Exercise instructions ::
Only one number is wanted: the count of lines in the records below that hold the word "Active".

Saved entries
:::::
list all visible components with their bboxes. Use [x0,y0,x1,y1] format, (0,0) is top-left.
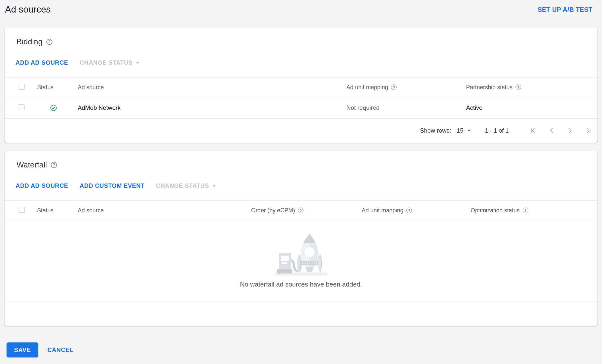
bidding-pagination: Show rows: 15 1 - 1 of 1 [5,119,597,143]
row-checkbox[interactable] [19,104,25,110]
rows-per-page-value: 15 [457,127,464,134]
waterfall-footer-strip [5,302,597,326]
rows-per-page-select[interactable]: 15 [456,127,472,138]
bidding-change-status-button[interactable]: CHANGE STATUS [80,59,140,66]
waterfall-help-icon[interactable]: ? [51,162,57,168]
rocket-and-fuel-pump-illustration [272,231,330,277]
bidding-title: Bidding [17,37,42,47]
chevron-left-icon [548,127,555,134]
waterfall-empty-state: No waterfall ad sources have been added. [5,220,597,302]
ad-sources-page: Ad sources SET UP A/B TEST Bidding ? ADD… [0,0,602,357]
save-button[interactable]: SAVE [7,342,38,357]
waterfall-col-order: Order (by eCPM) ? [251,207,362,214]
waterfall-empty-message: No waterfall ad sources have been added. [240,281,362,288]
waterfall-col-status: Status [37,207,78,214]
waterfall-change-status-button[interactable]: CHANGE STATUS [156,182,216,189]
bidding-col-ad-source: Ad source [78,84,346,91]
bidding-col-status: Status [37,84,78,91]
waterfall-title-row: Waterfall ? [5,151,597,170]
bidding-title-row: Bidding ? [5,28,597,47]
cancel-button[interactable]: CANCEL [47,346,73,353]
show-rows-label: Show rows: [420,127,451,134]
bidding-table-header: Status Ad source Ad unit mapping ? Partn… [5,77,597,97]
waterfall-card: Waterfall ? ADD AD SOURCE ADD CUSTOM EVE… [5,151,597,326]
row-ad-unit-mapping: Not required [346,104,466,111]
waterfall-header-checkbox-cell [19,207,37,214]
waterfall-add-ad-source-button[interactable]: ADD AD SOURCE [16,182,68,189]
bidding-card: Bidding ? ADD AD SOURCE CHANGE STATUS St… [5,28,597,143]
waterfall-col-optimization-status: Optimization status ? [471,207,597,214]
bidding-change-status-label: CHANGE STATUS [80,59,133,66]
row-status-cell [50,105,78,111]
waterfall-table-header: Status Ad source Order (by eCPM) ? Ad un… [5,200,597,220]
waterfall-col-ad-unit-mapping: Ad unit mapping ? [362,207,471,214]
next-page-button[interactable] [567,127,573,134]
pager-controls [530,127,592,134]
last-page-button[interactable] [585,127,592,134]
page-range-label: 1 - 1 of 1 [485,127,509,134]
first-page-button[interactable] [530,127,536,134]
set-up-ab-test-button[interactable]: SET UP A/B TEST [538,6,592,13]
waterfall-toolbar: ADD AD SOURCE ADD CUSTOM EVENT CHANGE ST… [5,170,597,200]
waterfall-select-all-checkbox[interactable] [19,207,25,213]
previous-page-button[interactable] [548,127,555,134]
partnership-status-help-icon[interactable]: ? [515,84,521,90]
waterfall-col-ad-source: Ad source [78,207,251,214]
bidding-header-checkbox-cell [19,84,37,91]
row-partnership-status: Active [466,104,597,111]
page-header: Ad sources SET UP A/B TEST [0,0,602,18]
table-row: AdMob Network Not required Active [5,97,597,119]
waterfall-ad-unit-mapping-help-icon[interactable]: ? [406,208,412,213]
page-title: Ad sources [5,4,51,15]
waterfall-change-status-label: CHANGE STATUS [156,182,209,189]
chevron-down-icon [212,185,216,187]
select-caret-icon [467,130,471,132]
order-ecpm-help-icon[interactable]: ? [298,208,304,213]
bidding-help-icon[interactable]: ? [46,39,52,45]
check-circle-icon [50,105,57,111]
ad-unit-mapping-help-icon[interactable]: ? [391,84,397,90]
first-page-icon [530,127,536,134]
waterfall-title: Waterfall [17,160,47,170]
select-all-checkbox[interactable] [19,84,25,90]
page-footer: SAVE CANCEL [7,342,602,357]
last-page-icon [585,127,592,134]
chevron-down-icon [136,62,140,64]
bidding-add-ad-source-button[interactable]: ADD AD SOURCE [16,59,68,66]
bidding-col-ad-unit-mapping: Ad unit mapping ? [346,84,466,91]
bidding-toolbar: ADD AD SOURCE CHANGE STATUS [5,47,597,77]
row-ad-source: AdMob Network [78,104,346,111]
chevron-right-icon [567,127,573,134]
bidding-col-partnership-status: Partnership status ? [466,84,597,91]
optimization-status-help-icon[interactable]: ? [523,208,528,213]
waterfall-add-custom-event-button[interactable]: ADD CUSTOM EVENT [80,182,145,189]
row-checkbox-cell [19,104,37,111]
:::::
Expected answer ::
2